BS. You can ALWAYS double back. In fact, from the Helicopter, if you run out of elixirs, think about it, you can double back all the way to Muramasa's shop in town.

The game always allows this. In fact at the end of the game, after a few of the boss battles, you basically have to double back from the palace to the town to buy more stuff, it's almost mandatory.

Think Grand Theft Auto. The entire town is open to you. You can take a walk over to the Monastery any time. Han's Bar, Muramasa's, even Twin Serpent Plaza. 

YOU CAN ALWAYS DOUBLE BACK.
YOU CAN ALWAYS DOUBLE BACK.


----------



## Vince (Jul 2, 2005)

Mind Riot said:


> The Unlabored Flawlessness is cool, but I was expecting something different. It may be powerful, but it's really slow. Personally, I prefer the totally maxed out Dabilahro to it.



Jump first. 

It's really fast then! Jump and hit the X a few times in the air. The weapon, once mastered, is the best in the game.


----------



## Vince (Jul 2, 2005)

Mind Riot said:


> One other thing that I thought could have been a bit better was if they gave you more incentive to use the different weapons, like a level where you have to or you'll get slaughtered. But the Dragon Sword is totally effective in every situation, and it makes the others seem just a tad gimmcky to me. They certainly are fun and great looking, but if you get right down to it, you never NEED anything but the trusty Dragon Sword. Nitpicky gripes given the overall fun and quality of the game, but it did occur to me.



Each weapon has it's strengths & weaknesses.

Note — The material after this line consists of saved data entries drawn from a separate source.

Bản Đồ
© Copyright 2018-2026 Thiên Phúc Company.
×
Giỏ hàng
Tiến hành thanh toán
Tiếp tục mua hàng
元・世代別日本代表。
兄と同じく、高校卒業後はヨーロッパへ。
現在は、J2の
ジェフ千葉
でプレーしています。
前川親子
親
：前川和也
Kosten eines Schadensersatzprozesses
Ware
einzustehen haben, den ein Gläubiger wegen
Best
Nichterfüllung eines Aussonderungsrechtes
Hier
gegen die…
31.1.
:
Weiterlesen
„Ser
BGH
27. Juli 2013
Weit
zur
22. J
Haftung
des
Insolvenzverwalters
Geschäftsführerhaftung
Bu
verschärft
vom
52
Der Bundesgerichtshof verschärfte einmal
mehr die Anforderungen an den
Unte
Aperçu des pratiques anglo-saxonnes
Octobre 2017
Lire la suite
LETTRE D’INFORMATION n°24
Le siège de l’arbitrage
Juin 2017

The flails are awesome against the sewer opponents, red oversized mosquito things, and the zombies. The sword is a great weapon, but sometimes the flail speed is just required. When you get later in to the game and you're fighting the LARGE opponents (when a room fills with the red dragons or the spiked-skinned firebreathers), you'll want to switch to the upgraded Dihabrlo or the Unlabored Flawlessness because of their combination of speed and power. Sometimes it's the only way to beat some of the larger enemies without getting killed. Remember, you're only about halfway to 2/3rds through the game. The last few chapters are really really long and challenging.

The other thing about the Unlabored Flawlessness... the more injured you are, the stronger it becomes. When your health is below 1/4th, the lettering on the side of the weapon glows brightly and the weapon is nearly unstoppable and extremely powerful. Use that in your strategy against some of the bigger opponents (like the ice cave boss).

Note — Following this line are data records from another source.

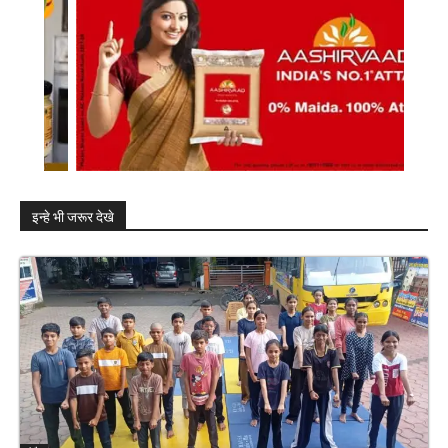
इन्हे भी जरूर देखे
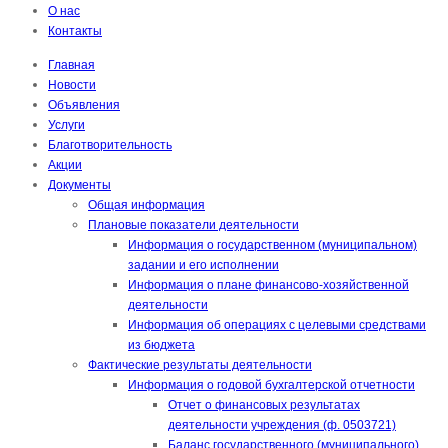
О нас
Контакты
Главная
Новости
Объявления
Услуги
Благотворительность
Акции
Документы
Общая информация
Плановые показатели деятельности
Информация о государственном (муниципальном)
задании и его исполнении
Информация о плане финансово-хозяйственной
деятельности
Информация об операциях с целевыми средствами
из бюджета
Фактические результаты деятельности
Информация о годовой бухгалтерской отчетности
Отчет о финансовых результатах
деятельности учреждения (ф. 0503721)
Баланс государственного (муниципального)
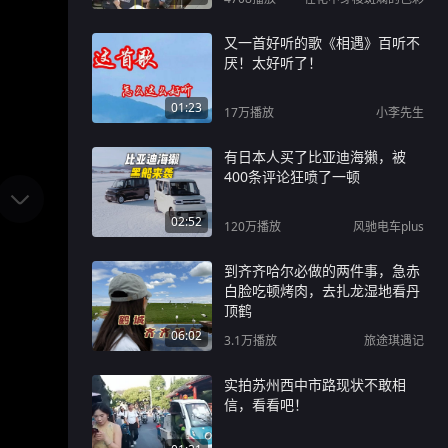
又一首好听的歌《相遇》百听不
厌！太好听了！
01:23
17万
播放
小李先生
有日本人买了比亚迪海獭，被
400条评论狂喷了一顿
02:52
120万
播放
风驰电车plus
到齐齐哈尔必做的两件事，急赤
白脸吃顿烤肉，去扎龙湿地看丹
顶鹤
06:02
3.1万
播放
旅途琪遇记
实拍苏州西中市路现状不敢相
信，看看吧！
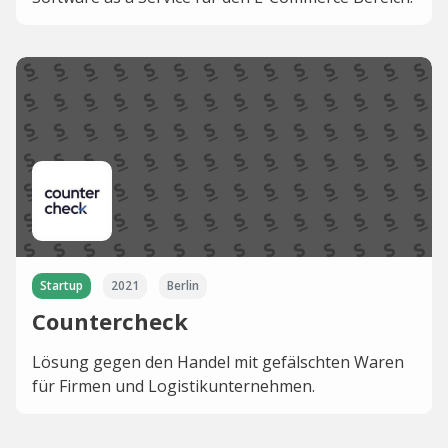
Startup
2021
Berlin
Countercheck
Lösung gegen den Handel mit gefälschten Waren
für Firmen und Logistikunternehmen.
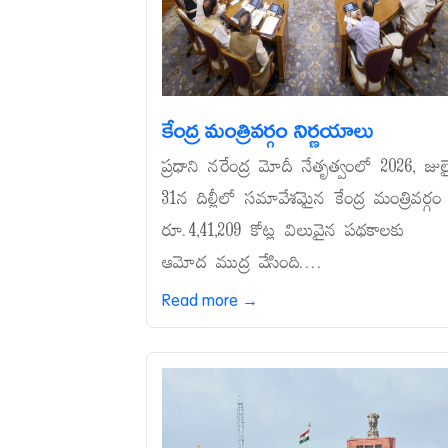
కేంద్ర మంత్రివర్గం నిర్ణయాలు
ప్రధాని నరేంద్ర మోదీ నేతృత్వంలో 2026, జుల
31న దిల్లీలో సమావేశమైన కేంద్ర మంత్రివర్గం
రూ.4,41,209 కోట్ల విలువైన పథకాలకు
ఆమోద ముద్ర వేసింది....
Read more →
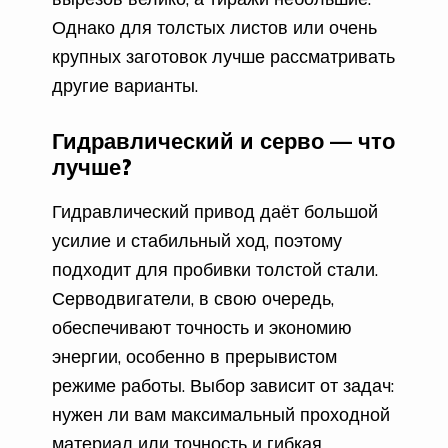
Однако для толстых листов или очень
крупных заготовок лучше рассматривать
другие варианты.
Гидравлический и серво — что
лучше?
Гидравлический привод даёт большой
усилие и стабильный ход, поэтому
подходит для пробивки толстой стали.
Серводвигатели, в свою очередь,
обеспечивают точность и экономию
энергии, особенно в прерывистом
режиме работы. Выбор зависит от задач:
нужен ли вам максимальный проходной
материал или точность и гибкая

The Dihabrlo's ultimate attack is the weakest of all the weapons, while the UF has an ultimate attack that looks like a nuclear blast and kills EVERYTHING.


----------



## Mind Riot (Jul 2, 2005)

desertdweller said:


> BS. You can ALWAYS double back. In fact, from the Helicopter, if you run out of elixirs, think about it, you can double back all the way to Muramasa's shop in town.
> 
> The game always allows this. In fact at the end of the game, after a few of the boss battles, you basically have to double back from the palace to the town to buy more stuff, it's almost mandatory.
> 
> ...



I agree that that's true with almost all of the game, but at this spot at the helicopter, it wasn't. Even after I beat the tanks, the door back to the locomotive turntable was locked, and that was the only way out. There was nowhere to go, no elixirs, if I went back down the elevator there was only the open area where I fought the tanks with the arrow crates and that was it.


----------



## Vince (Jul 2, 2005)

wow, I didn't realize that. You're a hell of a gamer if you beat the helicopter in that condition then!


----------



## Mind Riot (Jul 3, 2005)

Not really, it took me about fifty freakin' tries and totally memorizing the helicopters movements to get it. Not to mention taking your advice and using some Ninpo goodness. 

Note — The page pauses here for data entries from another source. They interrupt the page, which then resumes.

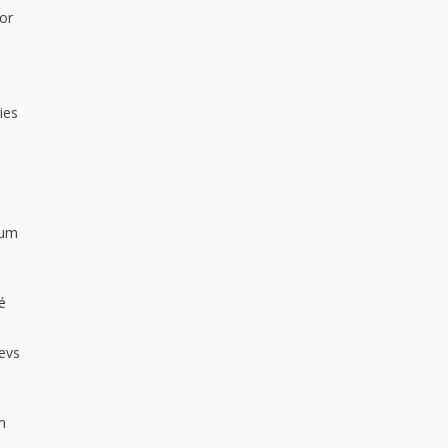
or
ies
 um
é
devs
m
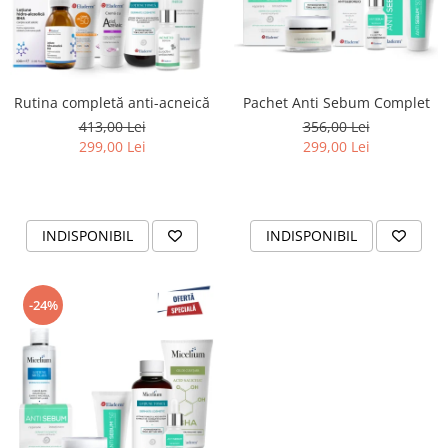
Rutina completă anti-acneică
Pachet Anti Sebum Complet
413,00 Lei
356,00 Lei
299,00 Lei
299,00 Lei
INDISPONIBIL
INDISPONIBIL
-24%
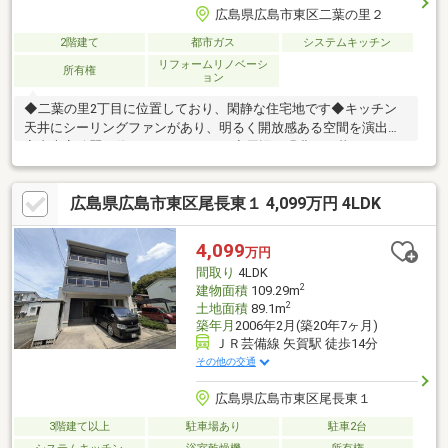
広島県広島市東区二葉の里２
2階建て
都市ガス
システムキッチン
リフォームリノベーシ
所有権
ョン
◆二葉の里2丁目に位置しており、閑静な住宅地です◆キッチン
天井にシーリングファンがあり、明るく開放感ある空間を演出◆
室内大変綺麗に使われております。◆周辺は緑豊かで暮らしにゆ
とりが生まれる環境です◆土地面積：84.29㎡◆建物面積：73.96
㎡◆料理をしながら、家族と会話を楽しめる対面キッチン
広島県広島市東区尾長東１ 4,099万円 4LDK
4,099
万円
間取り
4LDK
2
建物面積
109.29m
2
土地面積
89.1m
築年月
2006年2月(築20年7ヶ月)
ＪＲ芸備線 矢賀駅 徒歩14分
その他の交通
広島県広島市東区尾長東１
3階建て以上
駐車場あり
駐車2台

Ah, what the hell, thanks for the compliment. *flex*

So you don't know about the combos? I tried looking for some info and couldn't find anything. I'm just wondering if getting higher combos gets you anything more than higher essence. I got a couple fifties and a hundred on the aquaduct mutants with the Flail. I was thinking it might get you a better end of level ranking, but after I beat the aquaduct level I only got "ninja dog". Guess I had to try too many times to beat the two electric worms.


----------



## Mind Riot (Jul 3, 2005)

desertdweller said:


> When you get later in to the game and you're fighting the LARGE opponents (when a room fills with the red dragons or the spiked-skinned firebreathers), you'll want to switch to the upgraded Dihabrlo or the Unlabored Flawlessness because of their combination of speed and power. Sometimes it's the only way to beat some of the larger enemies without getting killed. Remember, you're only about halfway to 2/3rds through the game. The last few chapters are really really long and challenging.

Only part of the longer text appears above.